At some point George had arrived in the hall doorway, and now their father looked over at him without changing expression. “Let’s see,” he said after a moment. “Say six or seven o’clock last night; really more like seven. Till four o’clock today . . . That’s only twenty-one hours.”
Their mother let out an exasperated pouf of a breath.
“Tell them she left at four,” George suggested.
“What, lie to them?” their father asked. “That would certainly help our case! No, we’ll wait till seven. Then I’ll phone.”
“Michael, for heaven’s sake!” their mother wailed.
“Meanwhile, let’s take stock here. Have you contacted the other parents?”
“What other parents? We don’t even know them! We don’t know who she goes around with, what their names are, where they live . . .”
“How can that be?” their father asked. He seemed honestly surprised, although Karen had heard their mother tell him this any number of times. “Karen? George? You must know these kids.”
“Well,” Karen said, “there’s Smoke.”
“Smoke?”
“He’s the one who lends her those books she’s always talking about.”
“Well, does—Smoke? What kind of a name is ‘Smoke’?—does Smoke have a last name, by any chance?”
“I don’t know,” Karen said. “I don’t even know his first name, because I think it’s something different.”
Her mother said, “Could this be a boyfriend?”
“I don’t know,” Karen said. “I don’t think so.”
“Oh, why is she so mysterious? What is she trying to hide?”
“Pauline, pull yourself together,” their father said. “It’s no use going into hysterics.”
“For pity’s sake, Michael! Our oldest daughter has vanished off the face of the earth!”
“She’s late getting home, is all we can say for a fact. She could very well be . . . oh, maybe at a slumber party. You know how a slumber party can run so late the next day.”
“Slumber party!” their mother said, and then she seemed to give up. She dropped into a chair and squeezed her forehead between both hands.
“At seven o’clock precisely,” their father said, “I’ll telephone
the police.”
He glanced at the pendulum clock on the bookcase. Four-seventeen, it read. He looked around at his family. They all looked back at him. The clock ticked as loudly as footsteps.
Two policemen answered the call—one oldish and one young. They parked their car at the curb for all the neighbors to see and then they clomped up the front walk, but before they could ring the bell Karen’s mother opened the door. “Come in, officers! Thank you for arriving so promptly. You have no idea how . . .”

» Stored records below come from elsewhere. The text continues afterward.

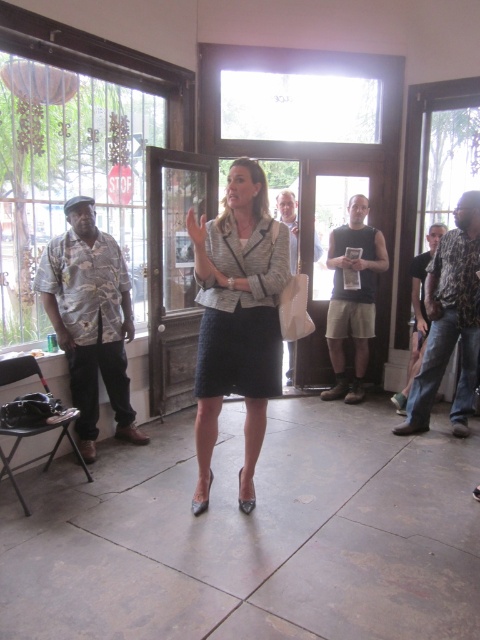 Which is in front, point (132, 337) or point (423, 330)?

Point (132, 337) is in front.

Can you confirm if camouflage shirt at left is positioned to the left of camouflage shirt at right?

Correct, you'll find camouflage shirt at left to the left of camouflage shirt at right.

Does point (120, 362) come farther from viewer compared to point (408, 378)?

No, it is not.

Locate an element on the screen. This screenshot has height=640, width=480. camouflage shirt at left is located at coordinates (91, 320).

Between camouflage shirt at left and black textured skirt at center, which one is positioned lower?

Positioned lower is black textured skirt at center.

Is camouflage shirt at left to the right of black textured skirt at center from the viewer's perspective?

In fact, camouflage shirt at left is to the left of black textured skirt at center.

Locate an element on the screen. This screenshot has height=640, width=480. camouflage shirt at left is located at coordinates (91, 320).

At what (x,y) coordinates should I click in order to perform the action: click on camouflage shirt at left. Please return your answer as a coordinate pair (x, y). This screenshot has height=640, width=480. Looking at the image, I should click on (91, 320).

Is textured gray blazer at center taller than black textured skirt at center?

Yes, textured gray blazer at center is taller than black textured skirt at center.

Is textured gray blazer at center smaller than black textured skirt at center?

No, textured gray blazer at center is not smaller than black textured skirt at center.

This screenshot has height=640, width=480. Find the location of `textured gray blazer at center`. textured gray blazer at center is located at coordinates (238, 320).

In order to click on textured gray blazer at center in this screenshot , I will do `click(238, 320)`. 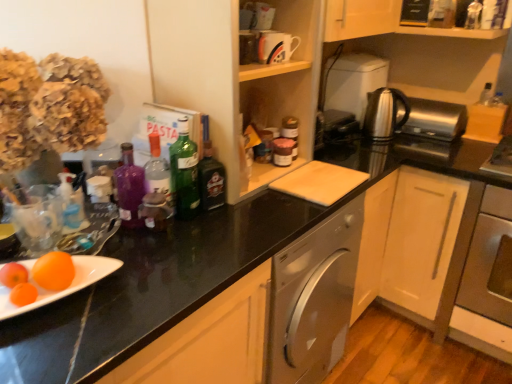 The width and height of the screenshot is (512, 384). Find the location of `space that is in front of silver metallic kettle at right`. space that is in front of silver metallic kettle at right is located at coordinates (392, 147). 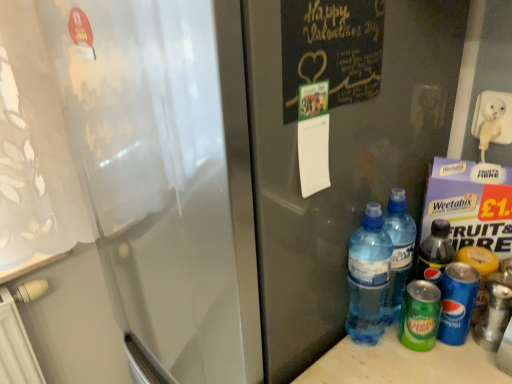 Question: Is black chalkboard at upper right far away from translucent plastic water bottles at lower right, the third bottle in the right-to-left sequence?

Choices:
 (A) no
 (B) yes

Answer: (A)

Question: Is black chalkboard at upper right smaller than translucent plastic water bottles at lower right, the first bottle when ordered from left to right?

Choices:
 (A) yes
 (B) no

Answer: (A)

Question: Considering the relative positions of black chalkboard at upper right and translucent plastic water bottles at lower right, the first bottle when ordered from left to right, in the image provided, is black chalkboard at upper right in front of translucent plastic water bottles at lower right, the first bottle when ordered from left to right,?

Choices:
 (A) no
 (B) yes

Answer: (B)

Question: Is black chalkboard at upper right taller than translucent plastic water bottles at lower right, the third bottle in the right-to-left sequence?

Choices:
 (A) no
 (B) yes

Answer: (A)

Question: Can you see black chalkboard at upper right touching translucent plastic water bottles at lower right, the third bottle in the right-to-left sequence?

Choices:
 (A) yes
 (B) no

Answer: (B)

Question: Is black chalkboard at upper right oriented away from translucent plastic water bottles at lower right, the third bottle in the right-to-left sequence?

Choices:
 (A) yes
 (B) no

Answer: (B)

Question: From a real-world perspective, does green matte can at lower right, the second bottle in the left-to-right sequence, sit lower than black chalkboard at upper right?

Choices:
 (A) yes
 (B) no

Answer: (A)

Question: Can you confirm if green matte can at lower right, the second bottle in the left-to-right sequence, is taller than black chalkboard at upper right?

Choices:
 (A) yes
 (B) no

Answer: (B)

Question: Is green matte can at lower right, the second bottle in the left-to-right sequence, thinner than black chalkboard at upper right?

Choices:
 (A) no
 (B) yes

Answer: (A)

Question: Is green matte can at lower right, the 2th bottle in the right-to-left sequence, not near black chalkboard at upper right?

Choices:
 (A) no
 (B) yes

Answer: (A)

Question: Is green matte can at lower right, the 2th bottle in the right-to-left sequence, at the left side of black chalkboard at upper right?

Choices:
 (A) yes
 (B) no

Answer: (B)

Question: From the image's perspective, does green matte can at lower right, the second bottle in the left-to-right sequence, appear higher than black chalkboard at upper right?

Choices:
 (A) yes
 (B) no

Answer: (B)

Question: Is green matte can at lower right, the 2th bottle in the right-to-left sequence, thinner than translucent plastic water bottles at lower right, the third bottle in the right-to-left sequence?

Choices:
 (A) no
 (B) yes

Answer: (B) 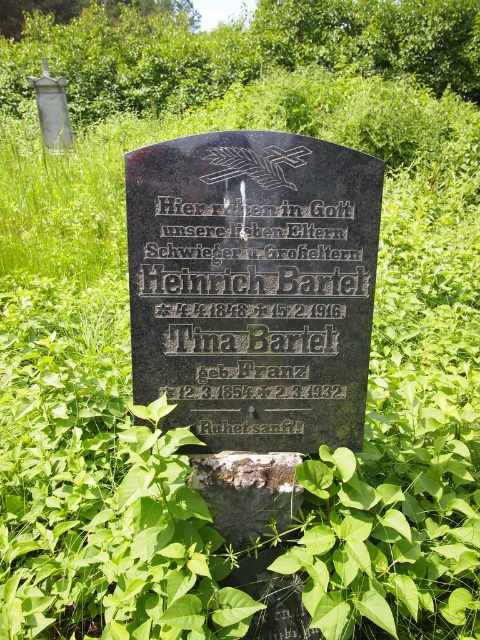 Question: Is black polished stone plaque at center thinner than rusty metal gravestone at center?

Choices:
 (A) no
 (B) yes

Answer: (A)

Question: Among these objects, which one is nearest to the camera?

Choices:
 (A) rusty metal gravestone at center
 (B) black polished stone plaque at center

Answer: (B)

Question: Among these objects, which one is farthest from the camera?

Choices:
 (A) black polished stone plaque at center
 (B) rusty metal gravestone at center

Answer: (B)

Question: Which of the following is the closest to the observer?

Choices:
 (A) rusty metal gravestone at center
 (B) black polished stone plaque at center

Answer: (B)

Question: Is black polished stone plaque at center smaller than rusty metal gravestone at center?

Choices:
 (A) no
 (B) yes

Answer: (A)

Question: Can you confirm if black polished stone plaque at center is positioned above rusty metal gravestone at center?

Karen thought her mother sounded silly. (“Officer” was such a fake word; it was like referring to a stranger as a “gentleman” just because he was listening.) All of a sudden this whole situation seemed silly: her mother rushing around the living room frantically slapping cushions and her father so serious and important and manly. The policemen chose the two most uncomfortable chairs in the room—matching ladder-back chairs that used to be Grandma Anton’s. They settled themselves with creaking sounds, perhaps from their stiff black leather holsters that seemed never to have been touched, much less opened; or from their uniforms that seemed made of something more rigid than mere fabric. The older man was small and wiry but the younger one was almost fat, with a babyish, whiskerless face. He was the one who asked the first questions. He asked for Lindy’s full name, her age, and her description, including what clothes she’d been wearing. (Black, was all anyone could say.) He wrote their answers in a spiral-topped stenographic pad you could buy at any Woolworth’s. His pen was a Paper-Mate, ballpoint, retractable.
“We see a lot of this,” the older one told her parents. “They take up with a boyfriend, start ignoring their curfews . . . Oftentimes where we find them is Elkton, Maryland. Running off to get married where the waiting period is shorter.”
“Oh, but I don’t believe there’s a boyfriend in the picture,” Karen’s mother said.
“Pardon me for saying this, ma’am, but the parents are generally the last to know.”
“See, Lindy’s more the type to go about with a crowd. A group of kids all together, not just one single boy.”
The younger man didn’t write this down, although Karen had expected him to. He glanced across at the older man, who said “I see” in a deeper voice than he’d been using up till now. “I see,” he said again, and then, “How many would she run around with at one time, would you estimate?”